Freezer Storage and Fat Breakdown

Chicken that’s been in your freezer for a while can develop fishy or metallic off-flavors even if it was perfectly fresh when frozen. This happens because the fat in poultry slowly reacts with oxygen, a process called rancidity. Air trapped inside the packaging, or air that seeps in through tears or loose wrapping, accelerates the reaction. Even with good packaging, rancidity will eventually develop over time.

You’ll notice this most in fattier cuts like thighs and drumsticks, since there’s more fat available to oxidize. The flavor is typically more noticeable after cooking, when heat releases volatile compounds from the degraded fat. Chicken stored in its original grocery store packaging (which is rarely airtight) is especially vulnerable. Wrapping chicken tightly in freezer-safe material or vacuum-sealing it before freezing significantly slows the process.

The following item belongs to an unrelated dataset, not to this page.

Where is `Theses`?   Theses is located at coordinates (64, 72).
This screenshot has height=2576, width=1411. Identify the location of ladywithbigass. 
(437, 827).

Shared Cooking Oil Transfers Flavor

If you’ve fried fish and then used the same oil for chicken, that’s almost certainly your answer. Fish compounds are potent and persistent in cooking oil. The flavor transfer is a one-way street: chicken fried in oil that previously cooked fish will taste fishy, but fish fried in chicken oil comes out fine. This is why restaurants typically maintain separate fryers for fish and poultry.

The same principle applies to pans, grills, and baking sheets. Residual fish oils can survive a quick wash and transfer to whatever you cook next. If you regularly prepare both fish and chicken, scrubbing cookware thoroughly with hot, soapy water between uses, or dedicating separate pans, eliminates the problem.

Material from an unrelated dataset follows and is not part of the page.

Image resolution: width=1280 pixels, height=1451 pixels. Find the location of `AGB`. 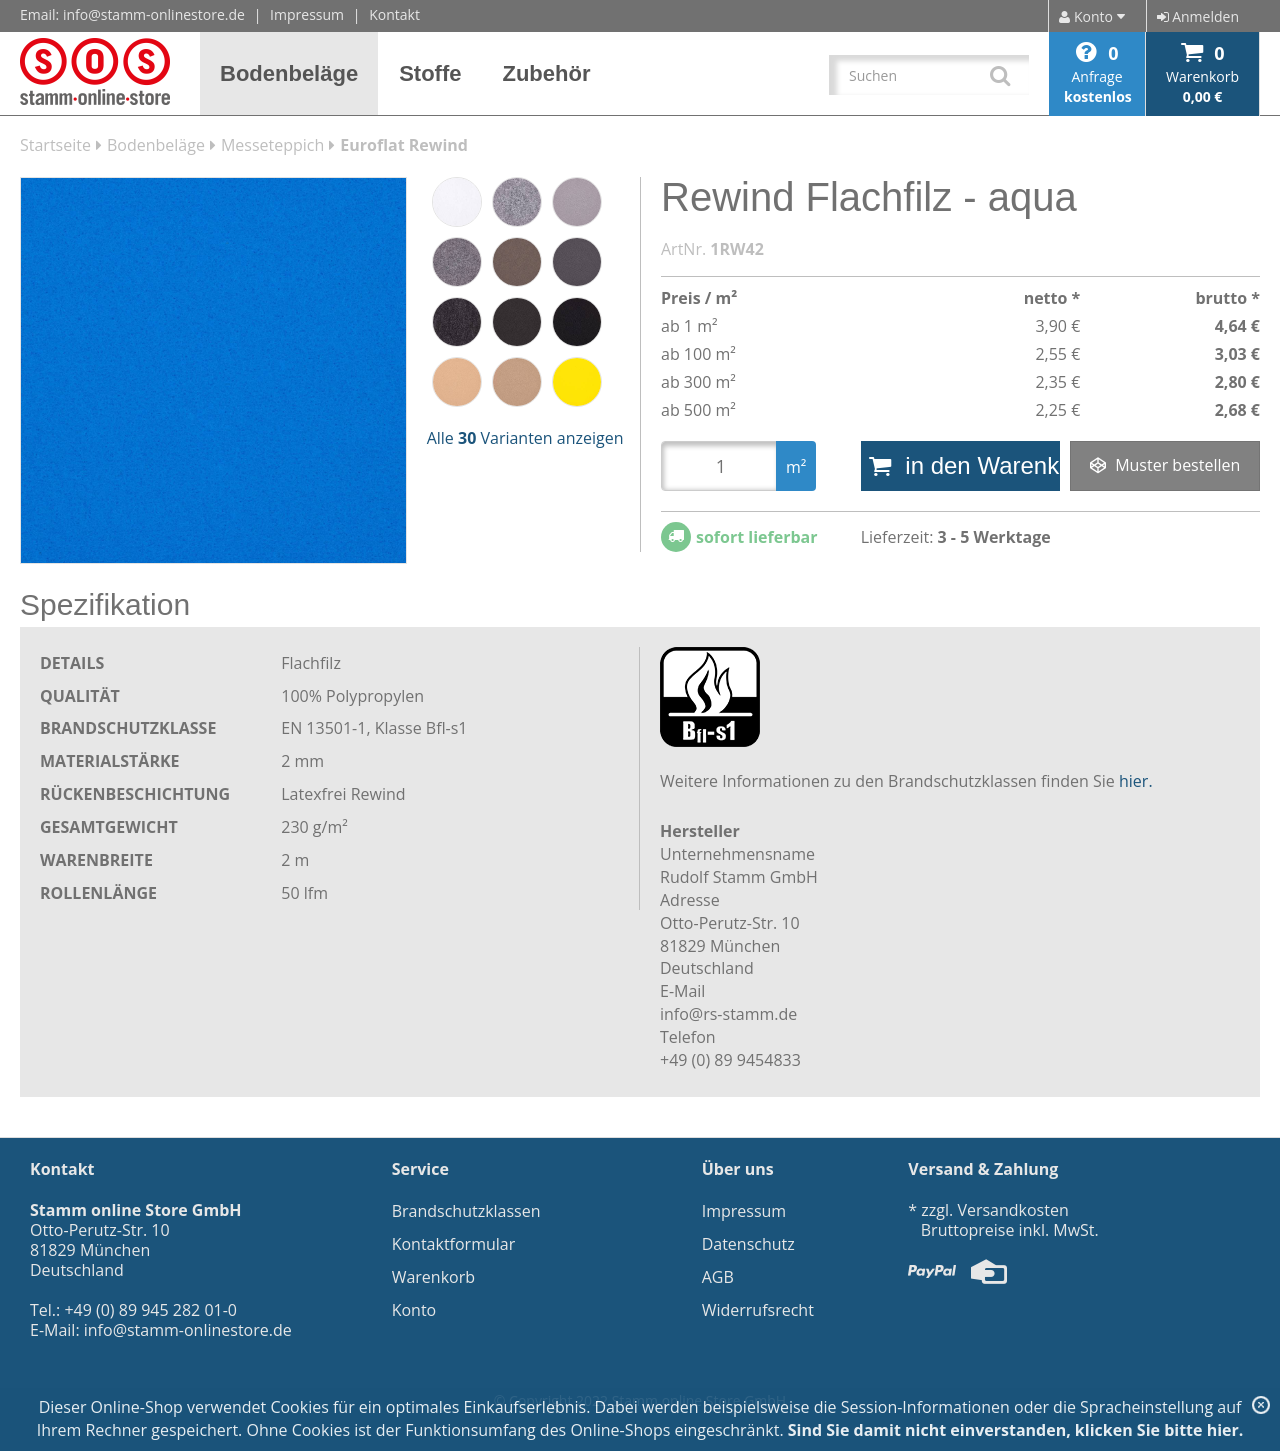 AGB is located at coordinates (718, 1277).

How to Narrow Down the Cause

A few quick checks can help you figure out what’s going on with your chicken:

  • Raw chicken smells fishy. Check the sell-by date and how long it’s been refrigerated. If it’s been more than three days since purchase, spoilage bacteria are the likely cause. Discard it.
  • Frozen chicken tastes fishy after cooking. Fat rancidity from prolonged or poorly sealed freezer storage is the most common explanation. Try using chicken within two to three months of freezing and wrap it in airtight packaging.
  • Fresh chicken tastes fishy every time you buy a particular brand. The chicken’s diet or genetics are likely responsible. Switching brands or sourcing from a different producer usually solves it.
  • Chicken tastes fishy only when fried. Check whether the oil was previously used for fish, or whether the pan was used for fish earlier that day.

Rinsing raw chicken in cold water or soaking it briefly in a mild acidic solution like lemon juice or vinegar before cooking can reduce surface-level off-odors caused by minor bacterial activity or residual TMA. This won’t fix deeply rancid frozen chicken or genuinely spoiled meat, but it helps with borderline cases where the chicken is still within its safe window.